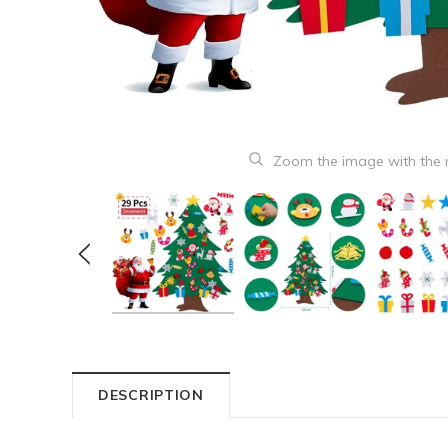
Zoom the image with the
DESCRIPTION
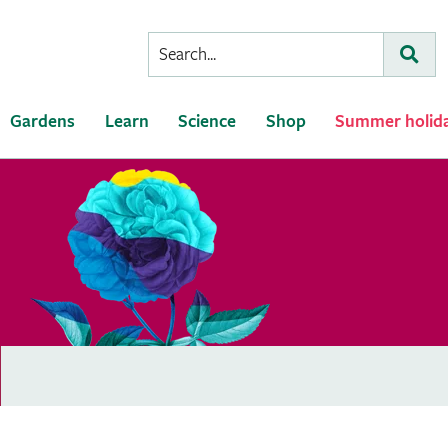
Conduct
Subm
a
search
Gardens
Learn
Science
Shop
Summer holid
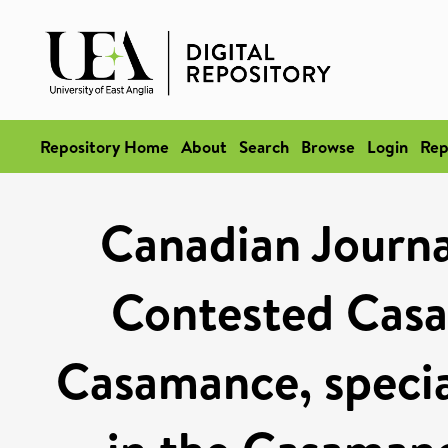
Repository Home
About
Search
Browse
Login
Rep
Canadian Journal
Contested Cas
Casamance, special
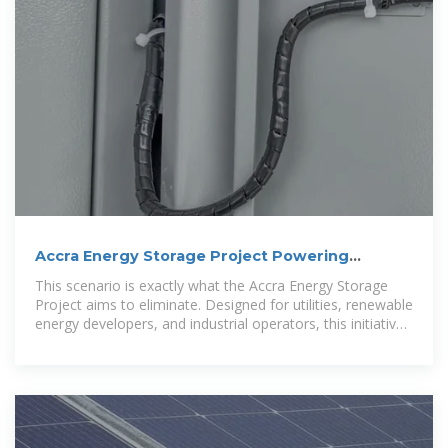
Accra Energy Storage Project Powering
Sustainable Growth in
This scenario is exactly what the Accra Energy Storage
Project aims to eliminate. Designed for utilities, renewable
energy developers, and industrial operators, this initiative
addresses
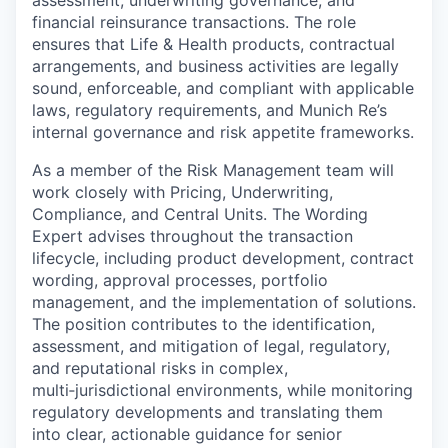
financial reinsurance transactions. The role
ensures that Life & Health products, contractual
arrangements, and business activities are legally
sound, enforceable, and compliant with applicable
laws, regulatory requirements, and Munich Re’s
internal governance and risk appetite frameworks.
As a member of the Risk Management team will
work closely with Pricing, Underwriting,
Compliance, and Central Units. The Wording
Expert advises throughout the transaction
lifecycle, including product development, contract
wording, approval processes, portfolio
management, and the implementation of solutions.
The position contributes to the identification,
assessment, and mitigation of legal, regulatory,
and reputational risks in complex,
multi‑jurisdictional environments, while monitoring
regulatory developments and translating them
into clear, actionable guidance for senior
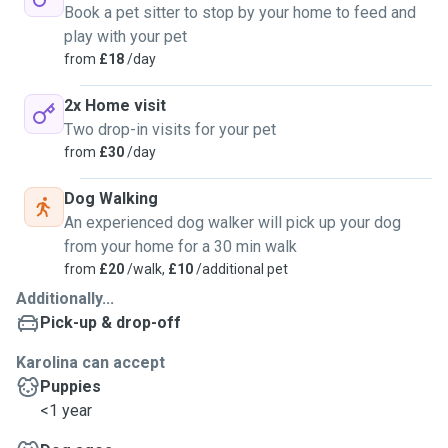
Book a pet sitter to stop by your home to feed and
play with your pet
from
£18
/day
2x Home visit
Two drop-in visits for your pet
from
£30
/day
Dog Walking
An experienced dog walker will pick up your dog
from your home for a 30 min walk
from
£20
/walk,
£10
/additional pet
Additionally...
Pick-up & drop-off
Karolina can accept
Puppies
<1 year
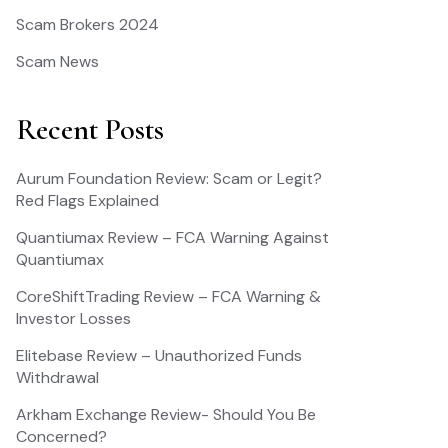
Scam Brokers 2024
Scam News
Recent Posts
Aurum Foundation Review: Scam or Legit?
Red Flags Explained
Quantiumax Review – FCA Warning Against
Quantiumax
CoreShiftTrading Review – FCA Warning &
Investor Losses
Elitebase Review – Unauthorized Funds
Withdrawal
Arkham Exchange Review- Should You Be
Concerned?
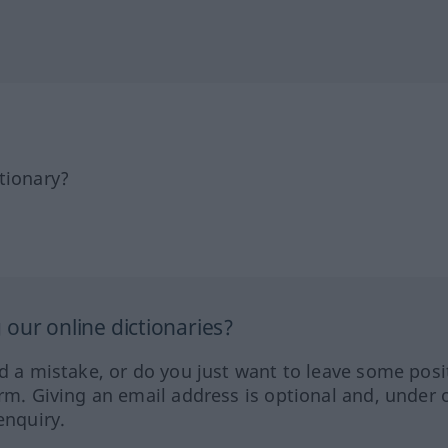
tionary?
our online dictionaries?
ed a mistake, or do you just want to leave some posi
orm. Giving an email address is optional and, under 
enquiry.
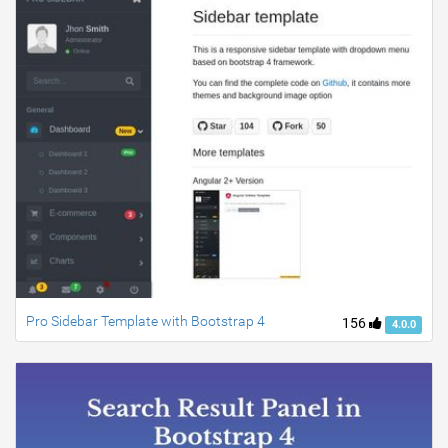
Pro Sidebar Template with Bootstrap 4
156
4.0.0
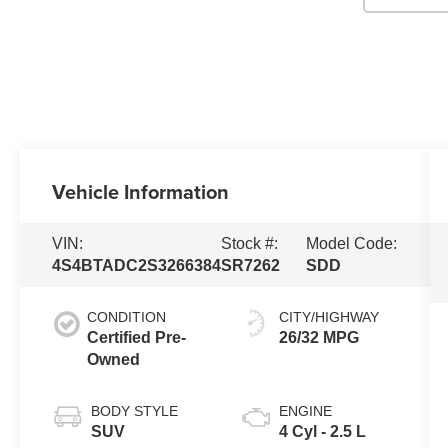
Vehicle Information
VIN:
Stock #:
Model Code:
4S4BTADC2S3266384
SR7262
SDD
CONDITION
CITY/HIGHWAY
Certified Pre-
26/32 MPG
Owned
BODY STYLE
ENGINE
SUV
4 Cyl - 2.5 L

WORK ORDER → State the number of lines in these entries where the word "Scam" occurs, without any other words.

ANSWER BOX → 3